Ferzan, önce kısa bir an o kadına baktı sonra da Newroz hanıma. Baktı ki ses seda yok bu sefer babasına döndü. “Peki, ben utandığım için söylemek istemedim ama olayın asıl faili hala yüzsüzce burada öyle durduğuna göre benim de konuşmamda sıkıntı yok. Dila hanım ben çalışma odasında dinlenirken odama gelmiş. Geldiği de yetmemiş kendimde değilken beni, evli bir adamı öpmeye kalktı! Ben ona bacım dedim ama onun aklında başka şeyler varmış belli ki! Hoş bu akılları ona kimin verdiğini de biliyorum ya neyse! Ben daha fazla karıma, bana yapılana susup oturmam! Kendi evimize geçiyoruz, zaten en başta dönmek hataydı. Baba senle anama, kardeşlerime kapımız her zaman açık ne zaman isterseniz buyurun gelin ama benden daha da beklemeyin.” Dedi ve elimi tutup karşı konağa, kendi evimize doğru çekti beni.
Ne demek o kadın benim kocamı öpmeye kalktı! İçimde daha önce hiç hissetmediğim bir duygu var. Şiddete iliklerime kadar karşı olsam da içimde bir şey gidip o kadının saçlarını yolmak istiyor! Peki ya öptü mü?
Tam bizim konağın kapısını açıp içeri girmişti ki durdum. Benim durmamla elimi tuttuğu için o da durdu. “Ne oldu?” dedi ama cevap vermedim, önce kapıyı usulca kapattım. “O kadın, öptü mü seni?” diye sordum.
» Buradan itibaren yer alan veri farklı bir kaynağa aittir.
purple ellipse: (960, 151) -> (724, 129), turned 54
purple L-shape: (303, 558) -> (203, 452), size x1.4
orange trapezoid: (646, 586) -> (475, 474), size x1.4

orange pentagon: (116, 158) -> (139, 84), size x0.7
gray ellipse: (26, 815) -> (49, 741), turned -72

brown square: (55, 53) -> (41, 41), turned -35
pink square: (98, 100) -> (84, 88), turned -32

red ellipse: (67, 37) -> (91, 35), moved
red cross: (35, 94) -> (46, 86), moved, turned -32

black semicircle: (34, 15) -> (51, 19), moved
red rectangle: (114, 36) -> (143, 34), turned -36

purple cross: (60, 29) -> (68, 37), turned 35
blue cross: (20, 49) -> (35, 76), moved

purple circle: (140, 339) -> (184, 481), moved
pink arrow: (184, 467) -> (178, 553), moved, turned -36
Yüzünde ihanete uğramış da sırtından vurulmuş gibi bir kırılma oldu. Çenesi titredi, nefesi sekteye uğradı. “Sedef... güzelim biliyorum seni üzdüm, kırdım ama ben sana ihanet etmem. Öyle bir şeyin imkanı dahi olamaz. Ben seni gördüğüm o ilk anda vuruldum sana. Değil ihanet etmek gözümün ucu bile değmez senden başkasına. Ben orada seni kırdığım için kendi kendime lanet ederken, senin kalbin kırık bir şekilde odamızda olduğunu bilirken izin verir miyim hiç senden gayrısının bana yaklaşmasına. Gerçi nasıl uyudum onu bile bilmiyorum en son kendimi affettirmek için fikir düşünüyordum.” Dedi kendini açıklamaya çalışarak.
İnanmak... Ona karşı genelde sonsuz bir güvenim var, öpmediğini de biliyorum ama içimde hala bana karşı olan güvensizliğini hissediyorum. Konu Dila değil, “Ferzan. İçimde bir yer kırıldı, sanki parçaları yüreğimi kanatıyor. Canım çok acıyor... Ben sana ne ara bu kadar bağlandım bilmiyorum, belki de ailemde göremediğim sevgiyi, ilgiyi sende gördüğüm içindir ama nasıl affedilir bilmiyorum ki. Benim kimseyi affetmeye iznim olmadı çünkü benim üzülüp, kırıldığımı önemseyen kimse de olmadı. İçimdeki bu acıyla nasıl başa çıkacağım bilmiyorum. Diyorum ki Sedef, bu kadar basit bir şey için Ferzan’ı da üzme! Ne var sanki seni düşündüğü, korktuğu için yaptı aslında sana inanıyor, seni en çok o destekliyor. Tüm yaptıklarını bir hata için yok mu sayacaksın! Diyorum ama dile kolay geliyor, içimde nasıl yok sayacağımı bilmiyorum.” Daha fazla dayanamadım. Ağlamayacağım dedim ama dizlerimin üzerine çöküp ağlayarak kendimi anlatmaya çalıştım.
Benimle birlikte o da yere oturdu, elleri havada bana dokunmakla dokunmamak arasında kalmış. Sanki uzanmak istiyor ama dokunmaya da korkuyor gibi duruyor. Daha önce kendimi ondan çekmem, izin vermemem yüzünden olduğunu biliyorum ama şimdi sarılmaya, teselli edilmeye ihtiyacım var...
Yine de içindeki beni seven yanı galip gelmiş olacak ki ellerini yüzümün hizasına getirdi, “izin verir misin.” Diye fısıldadı. Kesik kesik aldığım nefeslerin arasında başımla onayladım onu.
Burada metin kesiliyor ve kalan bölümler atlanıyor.